(Data records)
- - -

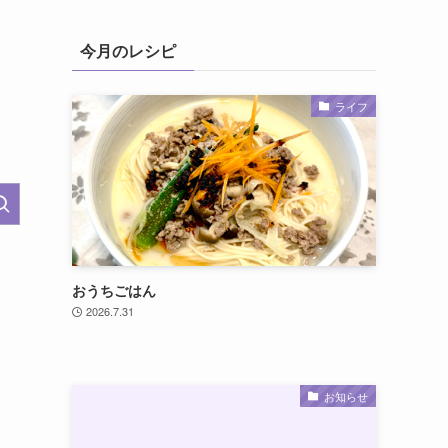
今月のレシピ
ライフ
おうちごはん
2026.7.31
お知らせ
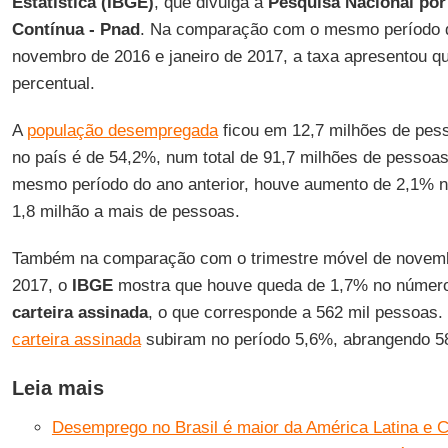
Estatística (IBGE)
, que divulga a
Pesquisa Nacional por
Contínua - Pnad
. Na comparação com o mesmo período do
novembro de 2016 e janeiro de 2017, a taxa apresentou q
percentual.
A
população desempregada
ficou em 12,7 milhões de pes
no país é de 54,2%, num total de 91,7 milhões de pesso
mesmo período do ano anterior, houve aumento de 2,1% n
1,8 milhão a mais de pessoas.
Também na comparação com o trimestre móvel de novembr
2017, o
IBGE
mostra que houve queda de 1,7% no número
carteira assinada
, o que corresponde a 562 mil pessoas
carteira assinada
subiram no período 5,6%, abrangendo 5
Leia mais
Desemprego no Brasil é maior da América Latina e 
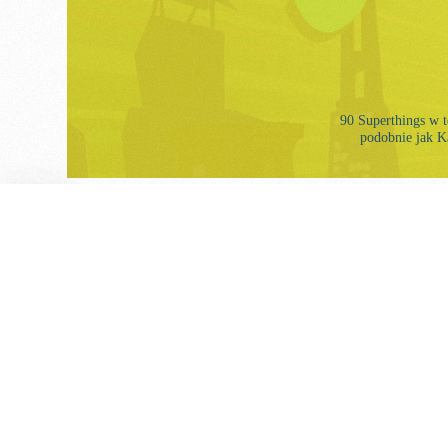
90 Superthings w te
podobnie jak K
Profil
Seria 12
MUTANT BATTLE
Dyskusja
Sto Superthings, w tym Kazoom Kids i ultra rzadki Mor
zależności od temperatury wody. Wprowadzenie egzoszkiel
Kolekcje
serii.
Blog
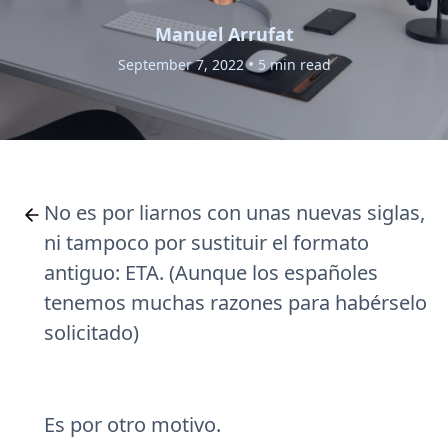
Manuel Arrufat
•
September 7, 2022
5 min read
No es por liarnos con unas nuevas siglas,
ni tampoco por sustituir el formato
antiguo: ETA. (Aunque los españoles
tenemos muchas razones para habérselo
solicitado)
Es por otro motivo.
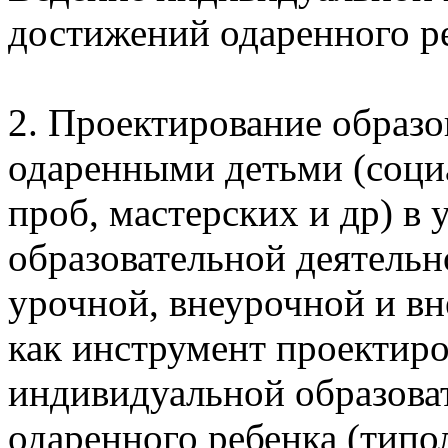
достижений одаренного р
2. Проектирование образ
одаренными детьми (соци
проб, мастерских и др) в
образовательной деятельн
урочной, внеурочной и в
как инструмент проектиро
индивидуальной образова
одаренного ребенка (типо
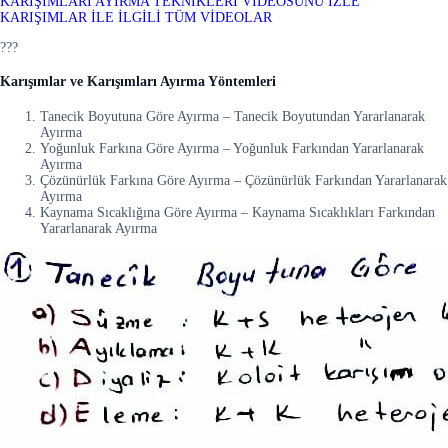
KARIŞIMLARI AYIRMA TEKNİKLERİ VİDEOSUNU İZLE
KARIŞIMLAR İLE İLGİLİ TÜM VİDEOLAR
???
Karışımlar ve Karışımları Ayırma Yöntemleri
Tanecik Boyutuna Göre Ayırma – Tanecik Boyutundan Yararlanarak
Ayırma
Yoğunluk Farkına Göre Ayırma – Yoğunluk Farkından Yararlanarak
Ayırma
Çözünürlük Farkına Göre Ayırma – Çözünürlük Farkından Yararlanarak
Ayırma
Kaynama Sıcaklığına Göre Ayırma – Kaynama Sıcaklıkları Farkından
Yararlanarak Ayırma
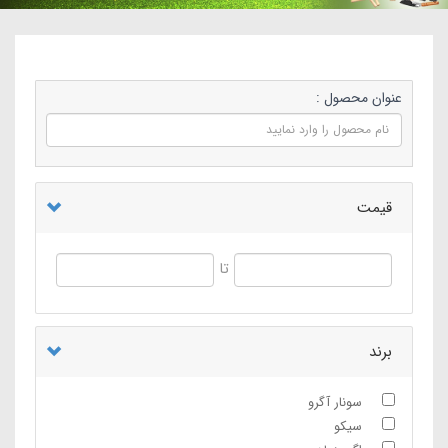
عنوان محصول :
قیمت
تا
برند
سونار آگرو
سیکو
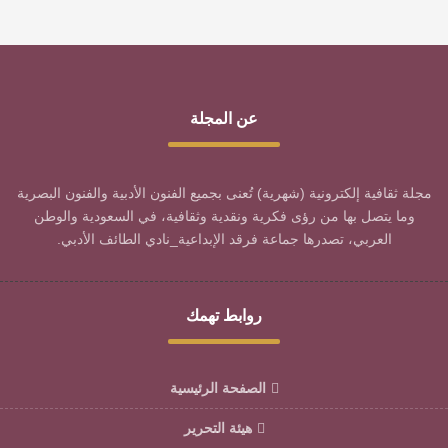
عن المجلة
مجلة ثقافية إلكترونية (شهرية) تُعنى بجميع الفنون الأدبية والفنون البصرية
وما يتصل بها من رؤى فكرية ونقدية وثقافية، في السعودية والوطن
العربي، تصدرها جماعة فرقد الإبداعية_نادي الطائف الأدبي.
روابط تهمك
الصفحة الرئيسية
هيئة التحرير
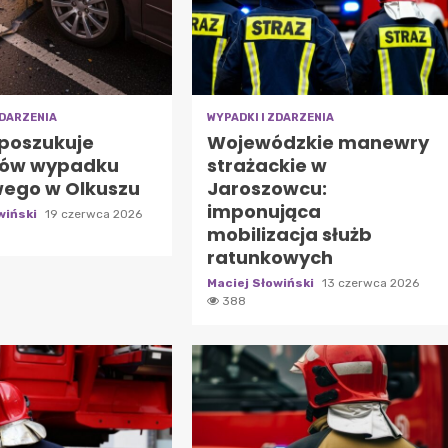
ZDARZENIA
WYPADKI I ZDARZENIA
 poszukuje
Wojewódzkie manewry
ków wypadku
strażackie w
ego w Olkuszu
Jaroszowcu:
imponująca
wiński
19 czerwca 2026
mobilizacja służb
ratunkowych
Maciej Słowiński
13 czerwca 2026
388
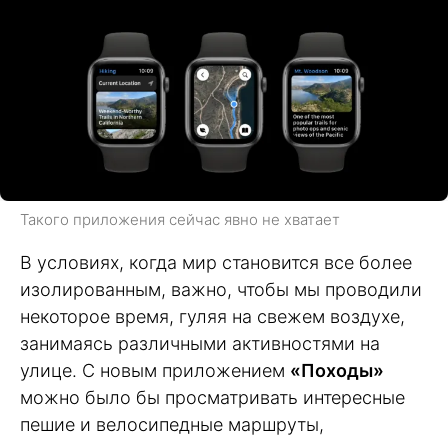
Такого приложения сейчас явно не хватает
В условиях, когда мир становится все более
изолированным, важно, чтобы мы проводили
некоторое время, гуляя на свежем воздухе,
занимаясь различными активностями на
улице. С новым приложением
«Походы»
можно было бы просматривать интересные
пешие и велосипедные маршруты,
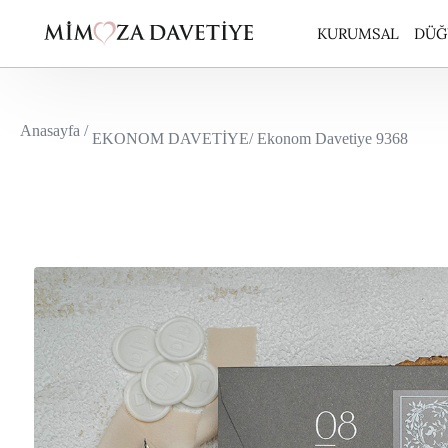
KURUMSAL
DÜĞ
ARA
Anasayfa /
EKONOM DAVETİYE
/ Ekonom Davetiye 9368
BUT
CAR
EKO
EKO
ERD
ERD
KUR
PERİ
POL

- - -

• **Required action**: Write out the records above exactly. Begin with the first line, end with the line holding "no país é de", and drop the pictures.

• **Response below**:
今月のレシピ
ライフ
おうちごはん
2026.7.31
お知らせ
Estatística (IBGE)
, que divulga a
Pesquisa Nacional por
Contínua - Pnad
. Na comparação com o mesmo período do
novembro de 2016 e janeiro de 2017, a taxa apresentou q
percentual.
A
população desempregada
ficou em 12,7 milhões de pes
no país é de 54,2%, num total de 91,7 milhões de pesso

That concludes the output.